§ **Problem to work on**:
Taking the data below line by line, count those that include the word "nouvelle" and report the number alone.

§ **Input data**:
::::::

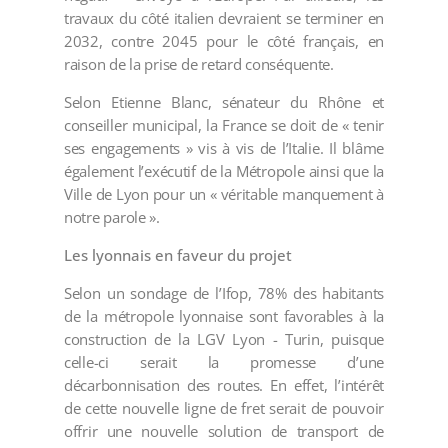
travaux du côté italien devraient se terminer en
2032, contre 2045 pour le côté français, en
raison de la prise de retard conséquente.
Selon Etienne Blanc, sénateur du Rhône et
conseiller municipal, la France se doit de « tenir
ses engagements » vis à vis de l’Italie. Il blâme
également l’exécutif de la Métropole ainsi que la
Ville de Lyon pour un « véritable manquement à
notre parole ».
Les lyonnais en faveur du projet
Selon un sondage de l’Ifop, 78% des habitants
de la métropole lyonnaise sont favorables à la
construction de la LGV Lyon - Turin, puisque
celle-ci serait la promesse d’une
décarbonnisation des routes. En effet, l’intérêt
de cette nouvelle ligne de fret serait de pouvoir
offrir une nouvelle solution de transport de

::::::

§ **Output for this exercise**:
2